JAKARTA, r3nmedia.com - Komisi Pemberantasan Korupsi (KPK) memeriksa Anggota V Badan Pemeriksa Keuangan (BPK) RI, Bobby Adhityo Rizaldi, terkait penyidikan kasus dugaan suap laporan audit keuangan di Pemerintah Kabupaten (Pemkab) Muara Enim, Sumatra Selatan. Mantan anggota DPR RI tersebut dipanggil dalam kapasitasnya sebagai saksi untuk menguak skandal manipulasi opini audit keuangan daerah tersebut.

Bobby Adhityo tiba di Gedung Merah Putih KPK, Jakarta Selatan, sekitar pukul 09.55 WIB dengan mengenakan kemeja batik. Saat dikonfirmasi oleh awak media di lokasi, ia enggan membeberkan materi pemeriksaan dan hanya memberikan pernyataan singkat.

Sponsored Deal

"Kita hadir hari ini," ujar Bobby sebelum bergegas memasuki ruang pemeriksaan lantai dua.

Juru Bicara KPK, Budi Prasetyo, menjelaskan bahwa agenda pemeriksaan terhadap Bobby difokuskan untuk mendalami dugaan praktik lancung pengondisian status laporan keuangan.
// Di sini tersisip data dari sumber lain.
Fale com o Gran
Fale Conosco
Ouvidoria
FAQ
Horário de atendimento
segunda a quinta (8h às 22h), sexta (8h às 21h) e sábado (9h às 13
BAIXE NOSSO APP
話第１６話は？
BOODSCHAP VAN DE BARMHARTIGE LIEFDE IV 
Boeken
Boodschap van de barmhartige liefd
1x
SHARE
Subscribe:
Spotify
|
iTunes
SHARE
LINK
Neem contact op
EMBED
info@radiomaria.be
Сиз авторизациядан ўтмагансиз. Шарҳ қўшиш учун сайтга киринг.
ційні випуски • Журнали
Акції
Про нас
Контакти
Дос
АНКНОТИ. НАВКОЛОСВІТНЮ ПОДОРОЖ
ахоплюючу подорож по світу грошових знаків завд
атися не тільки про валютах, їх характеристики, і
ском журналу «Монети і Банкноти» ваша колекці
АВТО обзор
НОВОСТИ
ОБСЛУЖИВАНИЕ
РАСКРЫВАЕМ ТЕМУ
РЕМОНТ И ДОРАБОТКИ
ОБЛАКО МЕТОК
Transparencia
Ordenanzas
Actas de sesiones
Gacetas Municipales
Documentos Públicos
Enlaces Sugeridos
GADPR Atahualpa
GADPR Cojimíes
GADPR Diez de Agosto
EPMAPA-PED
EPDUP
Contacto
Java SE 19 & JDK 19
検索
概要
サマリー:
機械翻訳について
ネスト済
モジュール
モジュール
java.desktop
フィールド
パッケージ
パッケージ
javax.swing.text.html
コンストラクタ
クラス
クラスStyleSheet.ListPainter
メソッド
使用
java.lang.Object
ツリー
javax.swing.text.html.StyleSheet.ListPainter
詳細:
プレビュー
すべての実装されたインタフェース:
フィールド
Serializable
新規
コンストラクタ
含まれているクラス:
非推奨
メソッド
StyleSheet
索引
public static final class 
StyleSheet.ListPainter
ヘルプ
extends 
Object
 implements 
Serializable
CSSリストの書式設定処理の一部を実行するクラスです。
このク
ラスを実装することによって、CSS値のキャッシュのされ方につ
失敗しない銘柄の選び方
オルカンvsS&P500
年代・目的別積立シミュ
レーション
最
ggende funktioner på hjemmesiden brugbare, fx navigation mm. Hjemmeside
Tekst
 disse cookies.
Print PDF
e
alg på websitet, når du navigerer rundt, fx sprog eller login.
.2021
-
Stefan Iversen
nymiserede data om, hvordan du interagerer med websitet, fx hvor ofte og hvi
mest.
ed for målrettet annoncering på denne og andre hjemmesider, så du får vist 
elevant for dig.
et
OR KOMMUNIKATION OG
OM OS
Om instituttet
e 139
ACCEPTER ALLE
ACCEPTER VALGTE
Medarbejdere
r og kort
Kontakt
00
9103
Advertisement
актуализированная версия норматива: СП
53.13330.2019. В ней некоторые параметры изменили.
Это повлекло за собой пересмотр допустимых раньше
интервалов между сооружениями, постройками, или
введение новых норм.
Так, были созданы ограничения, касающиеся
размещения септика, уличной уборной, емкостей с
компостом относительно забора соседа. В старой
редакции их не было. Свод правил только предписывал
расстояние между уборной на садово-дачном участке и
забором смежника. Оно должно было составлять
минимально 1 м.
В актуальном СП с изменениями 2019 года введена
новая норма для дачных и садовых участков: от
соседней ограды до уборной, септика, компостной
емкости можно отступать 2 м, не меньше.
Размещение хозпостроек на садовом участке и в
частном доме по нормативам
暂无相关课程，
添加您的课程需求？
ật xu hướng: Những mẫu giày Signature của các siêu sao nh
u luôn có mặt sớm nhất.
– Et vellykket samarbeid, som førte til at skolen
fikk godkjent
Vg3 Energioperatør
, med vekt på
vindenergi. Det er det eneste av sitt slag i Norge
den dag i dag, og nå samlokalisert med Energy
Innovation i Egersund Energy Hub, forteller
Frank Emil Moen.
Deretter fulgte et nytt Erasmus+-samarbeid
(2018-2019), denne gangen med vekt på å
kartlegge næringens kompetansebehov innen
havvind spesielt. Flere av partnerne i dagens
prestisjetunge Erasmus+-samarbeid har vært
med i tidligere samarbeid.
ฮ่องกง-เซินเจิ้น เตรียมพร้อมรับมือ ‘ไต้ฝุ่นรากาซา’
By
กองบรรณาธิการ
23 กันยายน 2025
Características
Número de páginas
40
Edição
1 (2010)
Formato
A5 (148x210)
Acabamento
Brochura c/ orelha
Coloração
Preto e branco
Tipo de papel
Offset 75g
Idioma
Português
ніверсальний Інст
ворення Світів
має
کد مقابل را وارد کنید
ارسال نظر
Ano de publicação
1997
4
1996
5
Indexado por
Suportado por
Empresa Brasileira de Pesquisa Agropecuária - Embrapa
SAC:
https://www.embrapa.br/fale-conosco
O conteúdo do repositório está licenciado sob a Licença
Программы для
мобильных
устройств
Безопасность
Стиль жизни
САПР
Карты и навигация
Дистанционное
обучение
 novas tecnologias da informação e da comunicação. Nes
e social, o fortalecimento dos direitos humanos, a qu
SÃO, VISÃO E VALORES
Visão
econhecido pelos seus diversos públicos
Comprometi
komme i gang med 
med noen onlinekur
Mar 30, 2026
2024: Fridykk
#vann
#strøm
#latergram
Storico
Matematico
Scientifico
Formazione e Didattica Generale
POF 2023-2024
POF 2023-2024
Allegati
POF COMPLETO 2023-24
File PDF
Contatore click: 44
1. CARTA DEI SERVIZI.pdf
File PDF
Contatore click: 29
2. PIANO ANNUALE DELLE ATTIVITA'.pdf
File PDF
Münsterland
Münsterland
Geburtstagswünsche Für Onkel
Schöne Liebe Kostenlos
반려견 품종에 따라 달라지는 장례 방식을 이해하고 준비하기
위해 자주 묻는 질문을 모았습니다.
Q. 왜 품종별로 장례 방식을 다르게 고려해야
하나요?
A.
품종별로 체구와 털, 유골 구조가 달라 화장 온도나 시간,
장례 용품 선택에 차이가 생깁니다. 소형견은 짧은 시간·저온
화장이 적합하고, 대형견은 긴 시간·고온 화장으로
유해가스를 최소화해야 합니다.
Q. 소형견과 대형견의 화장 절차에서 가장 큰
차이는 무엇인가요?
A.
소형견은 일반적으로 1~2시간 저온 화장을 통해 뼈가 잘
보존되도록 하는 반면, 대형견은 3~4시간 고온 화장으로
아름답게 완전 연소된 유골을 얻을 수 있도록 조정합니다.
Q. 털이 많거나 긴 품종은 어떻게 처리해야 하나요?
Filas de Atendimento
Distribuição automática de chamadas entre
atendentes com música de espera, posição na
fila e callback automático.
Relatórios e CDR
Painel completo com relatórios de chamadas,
Tim penyidik menduga ada instruksi khusus atau aliran dana guna menyulap hasil temuan audit dari yang seharusnya berstatus Wajar Dengan Pengecualian (WDP) menjadi Wajar Tanpa Pengecualian (WTP).

"Penyidik memerlukan keterangan saksi untuk menerangkan konstruksi perkara secara utuh, termasuk memperkuat alat bukti terhadap pihak-pihak yang sudah ditetapkan sebagai tersangka," kata Budi kepada wartawan.

Dugaan rasuah ini mencuat setelah hasil audit internal BPK Perwakilan Sumatra Selatan menemukan adanya kejanggalan laporan keuangan Pemkab Muara Enim Tahun Anggaran 2025 yang nilainya melebihi batas materialitas. Bupati Muara Enim nonaktif, Edison, diduga memerintahkan jajarannya menyetor uang suap senilai Rp1,6 miliar agar temuan janggal tersebut dihapus dari Laporan Hasil Pemeriksaan (LHP).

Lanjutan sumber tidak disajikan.